Donald J. Trump left little doubt on Monday that he intends to run on the same proposals on immigration and terrorism that animated his primary campaign, using his first speech after the massacre in Orlando, Fla., to propose sweeping measures against Muslims that pay little heed to American traditions of pluralism.

Without distinguishing between mainstream Muslims and Islamist terrorists, Mr. Trump suggested that all Muslim immigrants posed potential threats to America’s security and called for a ban on migrants from any part of the world with “a proven history of terrorism” against the United States or its allies. He also insinuated that American Muslims were all but complicit in acts of domestic terrorism for failing to report attacks in advance, asserting without evidence that they had warnings of shootings like the one in Orlando.

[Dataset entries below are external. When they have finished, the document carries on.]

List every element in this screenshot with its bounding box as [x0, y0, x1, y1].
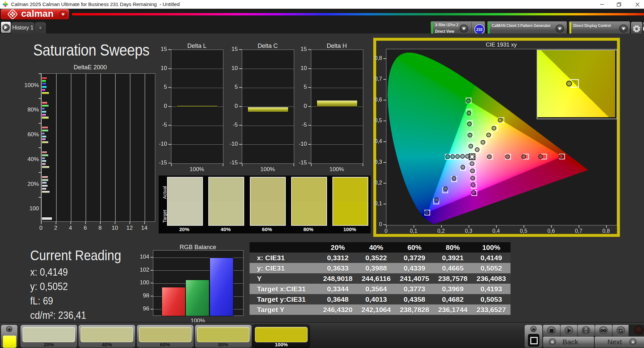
- tab-history-1[interactable]: History 1: [11, 22, 35, 33]
- stop-icon: [547, 326, 556, 335]
- y-tick: [168, 144, 171, 145]
- swatch-target: [209, 201, 244, 225]
- play-icon: [565, 326, 573, 335]
- table-row-label: Target Y: [250, 306, 319, 314]
- x-tick: [441, 225, 442, 228]
- y-tick-label: 104: [134, 254, 149, 260]
- table-row: Target y:CIE310,36480,40130,43580,46820,…: [250, 294, 511, 304]
- saturation-swatch-button-80%[interactable]: 80%: [195, 325, 252, 348]
- table-header-cell: 40%: [357, 243, 395, 252]
- x-tick: [386, 225, 387, 228]
- y-tick: [168, 106, 171, 107]
- group-label: 100: [19, 205, 39, 212]
- swatch-100%: [332, 177, 368, 226]
- y-tick-label: -15: [222, 159, 238, 166]
- saturation-swatch-button-20%[interactable]: 20%: [20, 325, 77, 348]
- expand-colors-button[interactable]: [6, 326, 12, 332]
- table-cell: 0,4682: [434, 295, 472, 303]
- cie1931-panel[interactable]: CIE 1931 xy00,10,20,30,40,50,60,70,800,1…: [373, 38, 620, 237]
- stop-button[interactable]: [543, 325, 560, 337]
- app-logo-icon: [3, 2, 8, 7]
- saturation-swatch-button-100%[interactable]: 100%: [253, 325, 310, 348]
- menu-dropdown-arrow-icon: [59, 11, 67, 18]
- rgb-bar-green: [185, 280, 209, 316]
- layout-content: Saturation Sweeps DeltaE 2000 0246810121…: [0, 33, 644, 322]
- led-panel: [629, 325, 644, 336]
- saturation-swatch-button-60%[interactable]: 60%: [137, 325, 194, 348]
- page-title: Saturation Sweeps: [33, 41, 149, 59]
- y-tick: [239, 106, 242, 107]
- calman-diamond-icon: [7, 9, 18, 20]
- gridline: [171, 126, 223, 126]
- y-tick: [39, 123, 41, 124]
- swatch-actual: [209, 178, 244, 201]
- deltae-bar-cyan: [42, 111, 47, 113]
- table-row: Target x:CIE310,33440,35640,37730,39690,…: [250, 284, 511, 294]
- table-row-label: x: CIE31: [250, 254, 319, 262]
- y-tick: [151, 257, 153, 258]
- pattern-window-button[interactable]: [528, 334, 539, 347]
- deltae-bar-cyan: [42, 185, 48, 187]
- swatch-label: 80%: [291, 226, 326, 232]
- y-tick-label: -5: [152, 122, 167, 128]
- y-tick: [39, 98, 41, 99]
- display-dropdown-arrow-icon[interactable]: [619, 24, 628, 33]
- calman-menu-button[interactable]: calman: [1, 9, 69, 19]
- workflow-nav-button[interactable]: [1, 21, 11, 33]
- swatch-target: [333, 201, 368, 225]
- x-tick: [579, 225, 579, 228]
- y-tick: [383, 58, 386, 59]
- expand-pattern-button[interactable]: [530, 326, 537, 332]
- deltae-bar-red: [42, 151, 47, 154]
- y-tick-label: -10: [152, 141, 167, 147]
- back-button[interactable]: « Back: [543, 336, 594, 348]
- y-tick: [151, 283, 153, 283]
- swatch-color: [197, 327, 250, 342]
- y-tick: [383, 183, 386, 184]
- saturation-swatch-button-40%[interactable]: 40%: [78, 325, 136, 348]
- table-header-cell: 20%: [319, 243, 357, 252]
- table-cell: 242,1064: [357, 306, 395, 314]
- calman-app-window: Calman 2025 Calman Ultimate for Business…: [0, 0, 644, 348]
- table-cell: 0,5053: [472, 295, 511, 303]
- gridline: [115, 74, 116, 221]
- y-tick: [151, 296, 153, 296]
- close-button[interactable]: [630, 0, 644, 9]
- deltae-bar-blue: [42, 157, 45, 160]
- pattern-window-panel: [524, 325, 543, 348]
- y-tick: [383, 79, 386, 80]
- meter-dropdown-arrow-icon[interactable]: [460, 24, 468, 33]
- y-tick: [383, 100, 386, 100]
- table-cell: 0,3648: [319, 295, 357, 303]
- y-tick-label: 10: [291, 65, 307, 72]
- play-button[interactable]: [560, 325, 578, 337]
- group-label: 20%: [19, 181, 39, 188]
- measure-button[interactable]: [577, 325, 595, 337]
- swatch-button-label: 60%: [137, 342, 194, 347]
- y-tick: [39, 172, 41, 173]
- y-tick-label: 0,2: [367, 180, 382, 186]
- gridline: [100, 74, 101, 221]
- y-tick-label: 98: [134, 292, 149, 299]
- y-tick: [239, 68, 242, 69]
- minimize-button[interactable]: [595, 0, 609, 9]
- actual-row-label: Actual: [162, 179, 167, 199]
- y-tick: [383, 162, 386, 163]
- refresh-button[interactable]: [612, 325, 630, 337]
- restore-button[interactable]: [611, 0, 626, 9]
- table-cell: 0,3921: [434, 254, 472, 262]
- source-dropdown-arrow-icon[interactable]: [555, 24, 564, 33]
- continuous-button[interactable]: [595, 325, 612, 337]
- table-cell: 0,3773: [395, 285, 434, 293]
- next-button[interactable]: Next »: [594, 336, 644, 348]
- title-bar: Calman 2025 Calman Ultimate for Business…: [0, 0, 644, 9]
- table-cell: 236,1744: [434, 306, 472, 314]
- gridline: [86, 74, 86, 221]
- swatch-button-label: 40%: [78, 342, 135, 347]
- y-tick-label: 0,8: [367, 55, 382, 61]
- current-color-swatch[interactable]: [3, 335, 16, 348]
- x-tick-label: 14: [138, 225, 151, 231]
- add-tab-button[interactable]: +: [35, 22, 46, 33]
- y-tick: [151, 309, 153, 309]
- deltae2000-chart-title: DeltaE 2000: [34, 64, 147, 71]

It was vintage Trump, but Martin and Burns do point out this “represented an extraordinary break from the longstanding rhetorical norms of American presidential nominees” and “more closely resembled a European nationalist’s than a mainstream Republican’s” way to frame things, but that’s the bet Trump has made. The Republican base wanted that, the American public probably wants that too – tolerance and respect for religious diversity will get us killed, and everyone is out to kill us. That’s what this was about:

Mr. Trump, who drew criticism last fall, including a sharp rebuke from House Speaker Paul D. Ryan, for first suggesting a constitutionally questionable ban on Muslim immigration, on Monday described Islamic extremism as a pervasive global menace that was penetrating the United States through unchecked immigration.

Citing the Boston Marathon bombing in 2013 by two men with ties to Chechnya and instances of radicalization in Minnesota’s Somali immigrant community, Mr. Trump painted a bleak portrait of the country as under siege from within and abroad.

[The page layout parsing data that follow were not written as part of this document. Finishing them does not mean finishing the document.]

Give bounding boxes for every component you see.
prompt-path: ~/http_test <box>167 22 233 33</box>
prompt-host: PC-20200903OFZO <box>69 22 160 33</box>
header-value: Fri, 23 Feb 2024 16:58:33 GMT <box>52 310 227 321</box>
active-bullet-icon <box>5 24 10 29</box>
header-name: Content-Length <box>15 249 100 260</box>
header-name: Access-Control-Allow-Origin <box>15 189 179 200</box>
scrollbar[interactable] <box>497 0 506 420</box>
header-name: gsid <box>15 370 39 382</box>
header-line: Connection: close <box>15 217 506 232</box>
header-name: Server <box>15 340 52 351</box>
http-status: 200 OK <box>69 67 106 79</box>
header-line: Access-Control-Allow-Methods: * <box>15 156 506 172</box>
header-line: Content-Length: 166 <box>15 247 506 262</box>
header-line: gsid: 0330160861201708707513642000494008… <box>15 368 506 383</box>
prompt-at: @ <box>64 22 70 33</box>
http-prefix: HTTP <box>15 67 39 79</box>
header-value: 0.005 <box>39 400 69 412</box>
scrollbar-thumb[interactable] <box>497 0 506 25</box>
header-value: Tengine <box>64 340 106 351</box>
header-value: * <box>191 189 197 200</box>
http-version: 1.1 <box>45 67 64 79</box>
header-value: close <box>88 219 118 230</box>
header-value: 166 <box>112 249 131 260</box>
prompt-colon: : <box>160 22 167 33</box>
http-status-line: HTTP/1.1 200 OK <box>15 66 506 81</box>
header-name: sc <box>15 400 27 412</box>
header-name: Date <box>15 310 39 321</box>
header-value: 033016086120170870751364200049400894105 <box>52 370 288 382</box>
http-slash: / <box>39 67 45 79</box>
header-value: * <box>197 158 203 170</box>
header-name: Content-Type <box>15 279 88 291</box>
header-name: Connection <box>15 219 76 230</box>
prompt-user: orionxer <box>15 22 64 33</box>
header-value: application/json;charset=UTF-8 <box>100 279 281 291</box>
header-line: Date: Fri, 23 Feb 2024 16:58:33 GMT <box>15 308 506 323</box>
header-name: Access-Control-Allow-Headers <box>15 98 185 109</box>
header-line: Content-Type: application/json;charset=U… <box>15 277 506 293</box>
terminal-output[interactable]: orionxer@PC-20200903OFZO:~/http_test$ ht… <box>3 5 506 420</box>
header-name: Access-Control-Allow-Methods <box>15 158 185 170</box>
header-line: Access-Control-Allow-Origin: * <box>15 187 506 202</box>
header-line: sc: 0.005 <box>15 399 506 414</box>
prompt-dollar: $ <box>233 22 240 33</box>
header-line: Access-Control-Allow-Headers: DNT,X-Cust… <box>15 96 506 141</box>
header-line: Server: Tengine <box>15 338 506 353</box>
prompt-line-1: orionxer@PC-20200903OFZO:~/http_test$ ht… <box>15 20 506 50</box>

“They’re trying to take over our children and convince them how wonderful ISIS is and how wonderful Islam is,” Mr. Trump said, referring to the Islamic State. “And we don’t know what’s happening.”

And every American Muslim is in on this:

He accused American Muslims of failing to “turn in the people who they know are bad,” effectively blaming other Muslims for the shooting in Orlando and the attack last year in San Bernardino, Calif., that was carried out by a married couple inspired by the Islamic State.

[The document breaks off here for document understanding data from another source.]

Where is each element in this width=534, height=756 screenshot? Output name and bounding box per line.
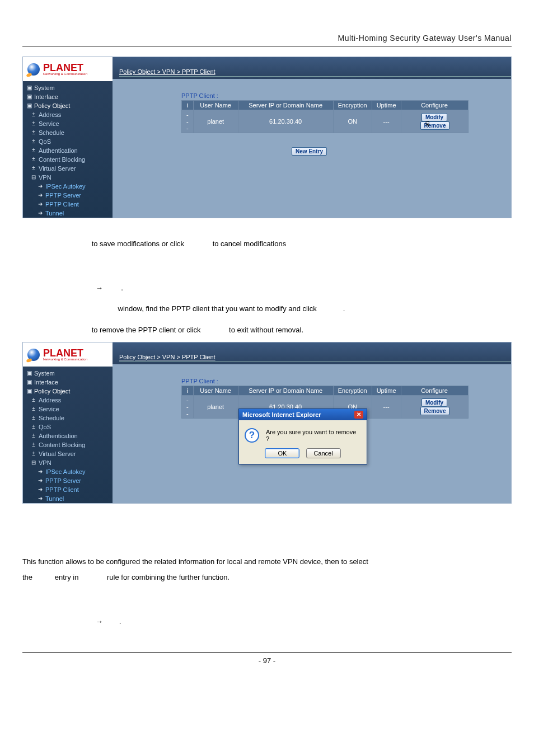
remove-button[interactable]: Remove [420,121,450,130]
step-text: to remove the PPTP client or click [92,326,201,334]
dialog-titlebar[interactable]: Microsoft Internet Explorer ✕ [239,409,367,420]
instruction-step: In the window, find the PPTP client that… [22,300,512,317]
cancel-button[interactable]: Cancel [306,448,341,458]
sidebar: PLANET Networking & Communication ▣Syste… [23,57,113,218]
plus-icon: ± [31,442,36,448]
para-line: This function allows to be configured th… [22,557,368,566]
nav-tunnel[interactable]: ➜Tunnel [23,494,113,503]
step-text: to save modifications or click [92,240,184,248]
step-period: . [343,304,345,313]
nav-pptp-server[interactable]: ➜PPTP Server [23,476,113,485]
nav-label: PPTP Client [45,486,79,493]
nav-policy-object[interactable]: ▣Policy Object [23,387,113,396]
nav-label: Service [39,406,59,412]
nav-virtual-server[interactable]: ±Virtual Server [23,164,113,173]
nav-label: Content Blocking [39,442,85,448]
ok-button[interactable]: OK [265,448,299,458]
arrow-icon: → [96,617,103,626]
nav-vpn[interactable]: ⊟VPN [23,173,113,182]
nav-qos[interactable]: ±QoS [23,137,113,146]
nav-interface[interactable]: ▣Interface [23,378,113,387]
confirm-dialog: Microsoft Internet Explorer ✕ ? Are you … [238,408,367,464]
nav-system[interactable]: ▣System [23,83,113,92]
plus-icon: ± [31,406,36,412]
nav-tunnel[interactable]: ➜Tunnel [23,209,113,218]
nav-label: Authentication [39,147,78,154]
nav-label: Virtual Server [39,165,76,172]
td-username: planet [193,110,238,133]
pptp-client-table: i User Name Server IP or Domain Name Enc… [181,100,469,133]
arrow-icon: ➜ [38,192,43,198]
nav-system[interactable]: ▣System [23,369,113,378]
th-uptime: Uptime [372,386,401,395]
plus-icon: ± [31,130,36,135]
nav-qos[interactable]: ±QoS [23,422,113,431]
nav-schedule[interactable]: ±Schedule [23,414,113,422]
nav-vpn[interactable]: ⊟VPN [23,458,113,467]
instruction-step: Click to remove the PPTP client or click… [22,321,512,339]
td-uptime: --- [372,395,401,418]
step-tail: to exit without removal. [229,326,303,334]
table-caption: PPTP Client : [181,92,495,99]
expand-icon: ▣ [26,370,32,376]
plus-icon: ± [31,112,36,118]
nav-authentication[interactable]: ±Authentication [23,146,113,155]
nav-label: IPSec Autokey [45,183,86,190]
modify-button[interactable]: Modify [421,113,447,121]
nav-content-blocking[interactable]: ±Content Blocking [23,155,113,164]
th-i: i [182,101,194,110]
nav-label: IPSec Autokey [45,468,86,475]
plus-icon: ± [31,451,36,457]
nav-pptp-client[interactable]: ➜PPTP Client [23,485,113,494]
plus-icon: ± [31,415,36,421]
plus-icon: ± [31,157,36,162]
new-entry-button[interactable]: New Entry [292,147,327,156]
plus-icon: ± [31,139,36,144]
nav-policy-object[interactable]: ▣Policy Object [23,101,113,110]
arrow-icon: ➜ [38,201,43,207]
nav-content-blocking[interactable]: ±Content Blocking [23,440,113,449]
nav-virtual-server[interactable]: ±Virtual Server [23,449,113,458]
plus-icon: ± [31,148,36,153]
header-rule [22,46,512,46]
logo-globe-icon [27,63,40,76]
logo-brand: PLANET [43,63,87,73]
arrow-icon: ➜ [38,478,43,483]
para-word: entry in [55,573,79,581]
nav-pptp-server[interactable]: ➜PPTP Server [23,191,113,200]
dialog-message: Are you sure you want to remove ? [266,429,361,442]
para-word: rule for combining the further function. [107,573,229,581]
minus-icon: ⊟ [31,175,36,180]
nav-ipsec-autokey[interactable]: ➜IPSec Autokey [23,182,113,191]
instruction-step: Select → . [22,279,512,297]
nav-service[interactable]: ±Service [23,405,113,414]
nav-label: Content Blocking [39,156,85,163]
nav-address[interactable]: ±Address [23,396,113,405]
arrow-icon: ➜ [38,184,43,189]
nav-ipsec-autokey[interactable]: ➜IPSec Autokey [23,467,113,476]
nav-label: QoS [39,138,51,145]
nav-label: PPTP Server [45,192,81,199]
app-window-pptp-client-remove: PLANET Networking & Communication ▣Syste… [22,342,512,504]
modify-button[interactable]: Modify [421,398,447,407]
remove-button[interactable]: Remove [420,407,450,415]
nav-label: Authentication [39,433,78,439]
nav-authentication[interactable]: ±Authentication [23,431,113,440]
table-header-row: i User Name Server IP or Domain Name Enc… [182,101,469,110]
dialog-title-text: Microsoft Internet Explorer [242,411,321,418]
step-tail: to cancel modifications [213,240,287,248]
expand-icon: ▣ [26,379,32,385]
close-icon[interactable]: ✕ [354,411,363,419]
td-configure: Modify Remove [401,395,468,418]
nav-schedule[interactable]: ±Schedule [23,128,113,137]
expand-icon: ▣ [26,94,32,100]
main-panel: Policy Object > VPN > PPTP Client PPTP C… [113,57,511,218]
nav-pptp-client[interactable]: ➜PPTP Client [23,200,113,209]
nav-interface[interactable]: ▣Interface [23,92,113,101]
nav-label: Schedule [39,129,64,136]
nav-address[interactable]: ±Address [23,110,113,119]
nav-service[interactable]: ±Service [23,119,113,128]
logo: PLANET Networking & Communication [23,342,113,367]
nav-label: VPN [39,459,51,466]
plus-icon: ± [31,433,36,439]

“They didn’t turn them in,” Mr. Trump said, “and we had death and destruction.”

It was powerful stuff, and much of it was nonsense:

He repeatedly stretched the facts, for example, in describing the United States as overrun by dangerous migrants. He claimed the country has an “immigration system which does not permit us to know who we let into our country,” brushing aside the entire customs and immigration enforcement infrastructure. And he asserted that there was a “tremendous flow” of Syrian refugees, when just 2,805 of them were admitted into the country from October to May, fewer than one-third of the 10,000 Syrians President Obama said the United States would accept this fiscal year.

Mr. Trump described the gunman in the Orlando shooting as “an Afghan,” though he was born an American citizen in New York City to parents who had emigrated from Afghanistan to the United States over three decades ago.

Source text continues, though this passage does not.